A late Christmas gift recently arrived at the Center for Functional Genomics and Tissue Plasticity (ATLAS) at the University of Southern Denmark. In early January, a so-called Illumina NovaSeq 6000 was installed at the Department of Biochemistry and Molecular Biology. The NovaSeq is the latest and most advanced high-throughput DNA sequencing platform from Illumina, a company that develops systems for advanced genetic analysis. The new instrument is part of the University of Southern Denmark’s co-financing of ATLAS and is only the second of its kind in Denmark. The new NovaSeq will be an important workhorse for the head of the center, Susanne Mandrup, but it will also be available to other research groups at the university.

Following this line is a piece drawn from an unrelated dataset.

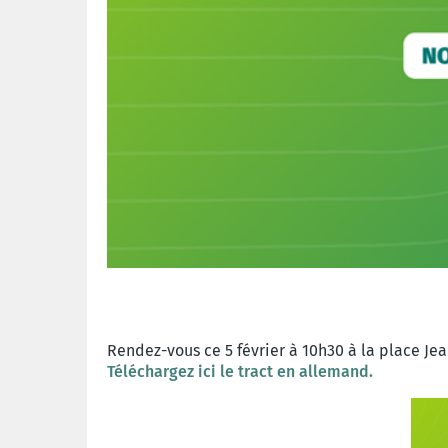
Rendez-vous ce 5 février à 10h30 à la place Je
Téléchargez ici le tract en allemand.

The overall aim of ATLAS is to determine how obesity alters properties of specific cell types in liver and fat tissues. By combining high-throughput sequencing with different biochemical technologies, researchers in ATLAS will determine changes in gene expression as well as changes in the epigenomic programming of different cell types in the liver and adipose tissue in response to obesity.
The high capacity of the new NovaSeq allows the researchers in ATLAS to study cellular gene expression thoroughly by sequencing RNA from hundreds of mouse or human samples and run both types of samples faster and at lower costs than before. Furthermore, the scalability of the instrument gives an astonishing data output of up to 20 billion sequencing reads per run. This is at least a 10-fold upgrade compared to the Illumina HiSeq 1500 sequencing platform, which is already an integrated part of the research unit. The first data are already being analyzed by the new NovaSeq.